The Chancellor is expected to announce in today’s Budget that the much-maligned Money Advice Service is to be abolished. Mark Soper reports on its short but checkered history.
A true ‘White Elephant’ with a total cost of around £250m to date and despite a quarter of this being spent on marketing, a recent review by Christine Farnish, former head of the National Association of Pension Funds found that very few members of the general public had even heard of it.
Launched in 2010, it did not take long for serious concerns about the service to be flagged up and during a select committee hearing in 2012 financial advice pundit, Martin Lewis, called the service ‘’embarrassing’’ and its product ‘’crap”.
With the advent of pension freedoms, Pensionwise was born and although charged with focused guidance for investors taking their retirement benefits rather than the delivery of overall financial guidance that was the domain of the MAS, the guidance area had become muddied.

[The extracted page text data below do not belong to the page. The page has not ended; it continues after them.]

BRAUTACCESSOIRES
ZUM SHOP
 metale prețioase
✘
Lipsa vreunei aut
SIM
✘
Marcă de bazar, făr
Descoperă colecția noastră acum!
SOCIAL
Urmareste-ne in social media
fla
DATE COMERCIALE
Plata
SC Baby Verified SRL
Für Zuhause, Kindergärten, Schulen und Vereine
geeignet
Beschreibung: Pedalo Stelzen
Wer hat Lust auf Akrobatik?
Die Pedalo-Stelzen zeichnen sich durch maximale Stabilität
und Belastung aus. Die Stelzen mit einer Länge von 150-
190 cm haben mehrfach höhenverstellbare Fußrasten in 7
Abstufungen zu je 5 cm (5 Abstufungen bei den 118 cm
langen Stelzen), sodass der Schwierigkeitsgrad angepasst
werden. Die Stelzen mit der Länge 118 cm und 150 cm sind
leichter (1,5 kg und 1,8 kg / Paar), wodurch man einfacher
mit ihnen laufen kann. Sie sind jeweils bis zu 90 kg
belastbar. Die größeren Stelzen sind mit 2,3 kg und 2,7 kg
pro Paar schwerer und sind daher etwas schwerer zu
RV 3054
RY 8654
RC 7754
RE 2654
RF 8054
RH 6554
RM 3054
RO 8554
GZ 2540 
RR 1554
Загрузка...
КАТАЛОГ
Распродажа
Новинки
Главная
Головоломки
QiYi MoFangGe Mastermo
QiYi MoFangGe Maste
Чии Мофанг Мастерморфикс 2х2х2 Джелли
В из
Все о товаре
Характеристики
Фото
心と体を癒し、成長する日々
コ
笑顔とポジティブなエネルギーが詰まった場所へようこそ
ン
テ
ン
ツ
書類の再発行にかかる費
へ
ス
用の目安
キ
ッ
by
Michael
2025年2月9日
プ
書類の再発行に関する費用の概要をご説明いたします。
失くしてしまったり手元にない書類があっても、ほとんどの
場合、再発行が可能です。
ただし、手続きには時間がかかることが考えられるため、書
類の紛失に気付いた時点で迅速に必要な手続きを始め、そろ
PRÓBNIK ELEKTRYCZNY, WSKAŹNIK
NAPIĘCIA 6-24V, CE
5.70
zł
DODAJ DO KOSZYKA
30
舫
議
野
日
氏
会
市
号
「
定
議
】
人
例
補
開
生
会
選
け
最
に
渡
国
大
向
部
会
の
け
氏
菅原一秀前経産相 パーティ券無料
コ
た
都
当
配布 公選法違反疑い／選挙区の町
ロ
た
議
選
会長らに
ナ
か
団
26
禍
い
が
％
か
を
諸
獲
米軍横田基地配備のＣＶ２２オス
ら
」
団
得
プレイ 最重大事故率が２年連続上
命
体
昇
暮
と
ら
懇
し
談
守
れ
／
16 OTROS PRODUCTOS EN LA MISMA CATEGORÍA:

Instead of ‘’Asking Ma’’ the Treasury asked Martin Lewis who was again drafted in last year to try and improve matters and in January this year, MAS reported that between April and December 2015 there had been a record 12 million website hits resulting in around 11 million financial transactions. Despite this news, George Osborne is clearly unimpressed and the service will now be gradually wound up and replaced by a more streamlined service.
For Martin Lewis, well, we do not expect he will need to dust off his CV anytime soon.